Savaşın, Almanya ile Fransa arasında geçen kısmıyla ilgilenen film,
mecburiyetten orduya yazılan bir Alman ve Fransız asker üzerinden yarattığı
çatışma ile tek kelimeyle çok etkileyici. Böylesine güçlü bir çatışma üzerine
kurulan filmde tüm karakterler oldukça anlamlı ve yerinde.

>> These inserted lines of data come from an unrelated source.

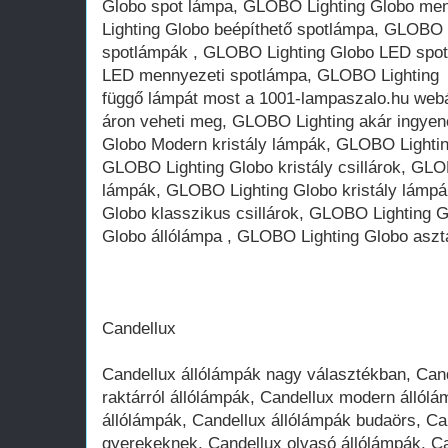
Globo spot lámpa, GLOBO Lighting Globo me
Lighting Globo beépíthető spotlámpa, GLOBO 
spotlámpák , GLOBO Lighting Globo LED spo
LED mennyezeti spotlámpa, GLOBO Lighting
függő lámpát most a 1001-lampaszalo.hu webá
áron veheti meg, GLOBO Lighting akár ingyen
Globo Modern kristály lámpák, GLOBO Lighting
GLOBO Lighting Globo kristály csillárok, GLOB
lámpák, GLOBO Lighting Globo kristály lámp
Globo klasszikus csillárok, GLOBO Lighting G
Globo állólámpa , GLOBO Lighting Globo aszt
Candellux
Candellux állólámpák nagy választékban, Candellux állólámpák, Candellux raktárról állólámpák, Candellux modern állólámpák, Candellux klasszikus állólámpák, Candellux állólámpák budaörs, Candellux állólámpák gyerekeknek, Candellux olvasó állólámpák, Candellux dekoráció állólámpák, Candellux szép állólámpák, Candellux több izzós állólámpák, Candellux nagy állólámpák, Candellux fa állólámpák, Candellux ernyős állólámpák, Candellux olcsó állólámpák, Candellux luxus állólámpák, Candellux azonnal állólámpák, Candellux online állólámpák, Candellux nagy állólámpák, Candellux fényes állólámpák, Candellux raktárról állólámpák, Candellux import állólámpák, Candellux flexibilis állólámpák, Candellux kristály állólámpa, Candellux LED izzós állólámpa, Candellux spot állólámpák, Candellux kapcsolós állólámpa, Candellux divatos állólámpák, Candellux rusztikus állólámpák, Candellux mediterrán állólámpák, Candellux asztali lámpák nagy választékban, Candellux asztali lámpák, Candellux raktárról asztali lámpák, Candellux modern asztali lámpák, Candellux klasszikus asztali lámpák, Candellux asztali lámpák budaörs, Candellux asztali lámpák gyerekeknek, Candellux olvasó asztali lámpák, Candellux dekoráció asztali lámpák, Candellux szép asztali lámpák, Candellux több izzós asztali lámpák, Candellux nagy asztali lámpák, Candellux fa asztali lámpák, Candellux ernyős asztali lámpák, Candellux olcsó asztali lámpák, Candellux luxus asztali lámpák, Candellux azonnal asztali lámpák, Candellux online asztali lámpák, Candellux nagy asztali lámpák, Candellux fényes asztali lámpák, Candellux raktárról asztali lámpák, Candellux import asztali lámpák, Candellux flexibilis asztali lámpák, Candellux éjjeli asztali lámpák, Candellux íróasztali lámpák, Candellux banklámpák, Candellux gyermek íróasztali lámpák, Candellux hangulatfény asztali lámpák, Candellux komód asztali lámpák, Candellux csíptetős asztali lámpák, Candellux kerek asztali lámpák, Candellux szögletes asztali lámpák, Candellux kristály asztali lámpa, Candellux led izzós asztali lámpák, Candellux spot asztali lámpák, Candellux kapcsolós asztali lámpák, Candellux divatos asztali lámpák, Candellux üveg asztali lámpák, Candellux kerámia asztali lámpák, Candellux rusztikus asztali lámpák, Candellux mediterrán asztali lámpák, Candellux falilámpák nagy választékban, Candellux falilámpák, Candellux raktárról falilámpák, Candellux modern falilámpák, Candellux klasszikus falilámpák, Candellux falilámpák budaörs, Candellux falilámpák gyerekeknek, Candellux olvasó falilámpák, Candellux dekoráció falilámpák, Candellux szép falilámpák, Candellux több izzós falilámpák, Candellux nagy falilámpák, Candellux szuper falilámpák, Candellux olcsó falilámpák, Candellux luxus falilámpák, Candellux azonnal falilámpák, Candellux online falilámpák, Candellux nagy falilámpák, Candellux fényes falilámpák, Candellux raktárról falilámpák, Candellux import falilámpák, Candellux flexibilis falilámpák, Candellux éjjeli falilámpák, Candellux gyermek olvasó falilámpák, Candellux hangulatfény falilámpák, Candellux csíptetős lámpák, Candellux kicsi falilámpák, Candellux kerek falilámpák, Candellux szögletes falilámpák, Candellux kristály falilámpa, Candellux led izzós falilámpák, Candellux spot falilámpák, Candellux kapcsolós falilámpák, Candellux divatos falilámpák, Candellux üveg falilámpák, Candellux kerámia falilámpák, Candellux rusztikus falilámpák, Candellux mediterrán falilámpák, Candellux képmegvilágító falilámpák, Candellux képmegvilágító falilámpák led izzóval, Candellux csillár lámpák nagy választékban, Candellux csillár lámpák, Candellux raktárról csillár lámpák, Candellux modern csillár lámpák, Candellux klasszikus csillár lámpák, Candellux csillár lámpák budaörs, Candellux csillár lámpák gyerekeknek, Candellux dekoráció csillár lámpák, Candellux szép csillár lámpák, Candellux több izzós csillár lámpák, Candellux nagy csillár lámpák, Candellux fa csillár lámpák, Candellux ernyős csillár lámpák, Candellux olcsó csillár lámpák, Candellux luxus csillár lámpák, Candellux azonnal csillár lámpák, Candellux online csillár lámpák, Candellux fényes csillár lámpák, Candellux raktárról csillár lámpák, Candellux import csillár lámpák, Candellux flexibilis csillár lámpák, Candellux gyermek csillár lámpák, Candellux hangulatfény csillár lámpák, Candellux kicsi csillár lámpák, Candellux kerek csillár lámpák, Candellux szögletes csillár lámpák, Candellux kristály csillár lámpák, Candellux led izzós csillár lámpák, Candellux kapcsolós csillár lámpák, Candellux divatos csillár lámpák, Candellux üveg csillár lámpák, Candellux kerámia csillár lámpák, Candellux rusztikus csillár lámpák, Candellux mediterrán csillár lámpák, Candellux kovácsoltvas csillár lámpák, Candellux függeszték lámpák nagy választékban, Candellux függeszték lámpák, Candellux raktárról függeszték lámpák, Candellux modern függeszték lámpák, Candellux klasszikus függeszték lámpák, Candellux függeszték lámpák budaörs, Candellux függeszték lámpák gyerekeknek, Candellux dekoráció függeszték lámpák, Candellux szép függeszték lámpák, Candellux több izzós függeszték lámpák, Candellux nagy függeszték lámpák, Candellux hosszú függeszték lámpák, Candellux ernyős függeszték lámpák, Candellux olcsó függeszték lámpák, Candellux luxus függeszték lámpák, Candellux azonnal függeszték lámpák, Candellux online függeszték lámpák, Candellux fényes függeszték lámpák, Candellux raktárról függeszték lámpák, Candellux import függeszték lámpák, Candellux flexibilis függeszték lámpák, Candellux gyermek függeszték lámpák, Candellux hangulatfény függeszték lámpák, Candellux kicsi függeszték lámpák, Candellux kerek függeszték lámpák, Candellux szögletes függeszték lámpák, Candellux kristály függeszték lámpák, Candellux led izzós függeszték lámpák, Candellux kapcsolós függeszték lámpák, Candellux divatos függeszték lámpák, Candellux üveg függeszték lámpák, Candellux kerámia függeszték lámpák, Candellux rusztikus függeszték lámpák, Candellux mediterrán függeszték lámpák, Candellux beépíthető lá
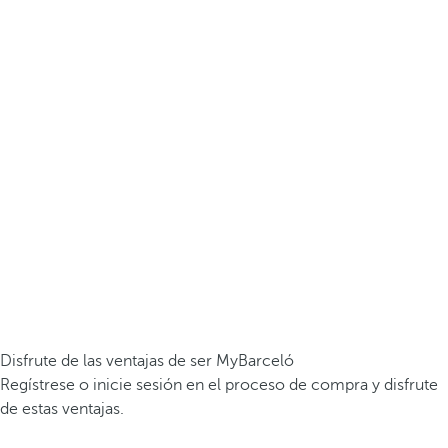
Disfrute de las ventajas de ser MyBarceló
Regístrese o inicie sesión en el proceso de compra y disfrute
de estas ventajas.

Oyunculuklar, karakterler, sinematografi, senaryo ve kurgu hepsi
ama hepsi tek kelimeyle kusursuz. Siyah- beyaz ile renkli görüntüler arasında
gidip gelen, bu yaptığıyla bile söyleyeceklerini dillendirmeye devam eden
Ozon’un en güzel yaptığı şeylerden biri ise şiiri, müziği, operayı, resmi
kısacası sanatı incelikle eserine nakşetmesi olsa gerek.

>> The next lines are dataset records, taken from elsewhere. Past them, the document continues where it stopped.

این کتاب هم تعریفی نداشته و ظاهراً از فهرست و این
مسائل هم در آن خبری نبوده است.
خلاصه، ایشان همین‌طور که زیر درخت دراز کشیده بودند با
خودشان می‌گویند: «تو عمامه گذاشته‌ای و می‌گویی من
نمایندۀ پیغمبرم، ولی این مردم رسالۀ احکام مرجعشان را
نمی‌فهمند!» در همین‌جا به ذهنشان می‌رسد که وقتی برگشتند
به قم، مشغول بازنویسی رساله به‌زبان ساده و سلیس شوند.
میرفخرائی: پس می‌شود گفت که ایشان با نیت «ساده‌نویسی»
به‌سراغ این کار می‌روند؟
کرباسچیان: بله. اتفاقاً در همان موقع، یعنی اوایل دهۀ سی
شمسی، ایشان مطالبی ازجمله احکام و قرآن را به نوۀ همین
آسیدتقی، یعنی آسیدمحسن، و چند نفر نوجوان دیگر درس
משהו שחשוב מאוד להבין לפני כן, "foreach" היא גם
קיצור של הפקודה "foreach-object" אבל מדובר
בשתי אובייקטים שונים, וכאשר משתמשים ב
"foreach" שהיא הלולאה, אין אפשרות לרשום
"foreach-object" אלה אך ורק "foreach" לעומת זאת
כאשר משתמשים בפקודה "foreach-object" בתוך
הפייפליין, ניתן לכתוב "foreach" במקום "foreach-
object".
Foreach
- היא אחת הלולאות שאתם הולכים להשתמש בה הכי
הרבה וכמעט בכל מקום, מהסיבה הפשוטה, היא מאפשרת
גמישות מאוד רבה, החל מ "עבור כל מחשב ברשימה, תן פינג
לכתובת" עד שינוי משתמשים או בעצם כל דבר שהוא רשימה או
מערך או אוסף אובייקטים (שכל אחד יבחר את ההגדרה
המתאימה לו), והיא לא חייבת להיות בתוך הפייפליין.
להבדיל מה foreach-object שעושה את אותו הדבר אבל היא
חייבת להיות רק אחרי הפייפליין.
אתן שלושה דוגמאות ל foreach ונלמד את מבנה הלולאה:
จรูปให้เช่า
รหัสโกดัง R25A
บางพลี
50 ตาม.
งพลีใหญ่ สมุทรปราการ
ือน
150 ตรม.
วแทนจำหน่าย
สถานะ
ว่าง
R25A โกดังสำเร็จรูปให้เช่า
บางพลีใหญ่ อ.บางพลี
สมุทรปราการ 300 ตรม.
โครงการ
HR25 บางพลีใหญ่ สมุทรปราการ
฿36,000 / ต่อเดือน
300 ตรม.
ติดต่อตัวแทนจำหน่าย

Filmini iki bölüm halinde düşünen Ozon, hikâyesinin ilk
bölümünü Almanya’da, ikinci bölümü ise daha çok Paris’te resmediyor. Ve
Almanya, ölüm sessizliği, acısı, yokluğu ile Paris ise daha çok tarihi, sanatı
ve kültürü ile öne çıkıyor. Özellikle Almanya’da geçen kısımda da sürekli bahsi
geçmesiyle Louvre Müzesi, ikinci kısımda bire bir olarak adeta kendini filme
konuk ediyor. Louvre Müzesi’ndeki Édouard Manet’in
Le Suicidé adlı tablosu filmin bir karakteri kadar etkili oluyor. Tabii müzeye
ve tabloya ek olarak müzik, roman, şiir, tiyatro ve opera filme ilmik ilmik
işleniyor.
Sanat ile ilgili
bitmek bilmez sohbetlere, yaratılan mükemmel atmosfer, çok iyi uyum sağlıyor.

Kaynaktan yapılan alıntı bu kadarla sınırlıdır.